= Lady Xun =

Mother of Emperor Ming of Jin (died 335)

Lady Xun (荀 (Xún); died 335), formally Lady of Yuzhang (豫章君), was a concubine of Emperor Yuan of Jin (Sima Rui) while he was the Prince of Langye. Initially, he favored her greatly; the couple had two sons – Sima Shao (Emperor Ming) and Sima Pou (司馬裒). Because of the favor that she received, Sima Rui's wife Princess Yu Mengmu (虞孟母) was very jealous of her and mistreated her. Lady Xun, not happy about her low station and Princess Yu's mistreatment, often complained and was rebuked by Prince Rui. Eventually, he threw her out of the household. After Sima Shao succeeded to the throne as Emperor Ming in January 323, he gave her a mansion and created her the Lady of Jian'an.

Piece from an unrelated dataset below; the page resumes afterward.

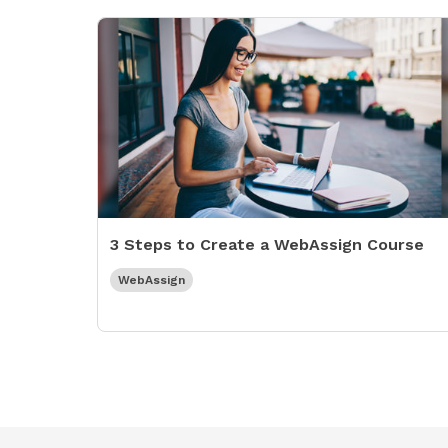
3 Steps to Create a WebAssign Course
WebAssign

Later that year, he welcomed her back to the palace. After he died in October 325 and his son Emperor Cheng ascended the throne, she was treated as virtual empress dowager without the title, and she probably effectively raised Emperor Cheng, since Emperor Cheng's mother Yu Wenjun died in 328 in the midst of the Su Jun Disturbance, while Emperor Cheng was only seven. She died in 335 and was posthumously created the Lady of Yuzhang. A temple was built for her and Emperor Cheng issued an edict mourning her. Some sources mention that she was a Xianbei, and that Sima Shao inherited her exotic looks.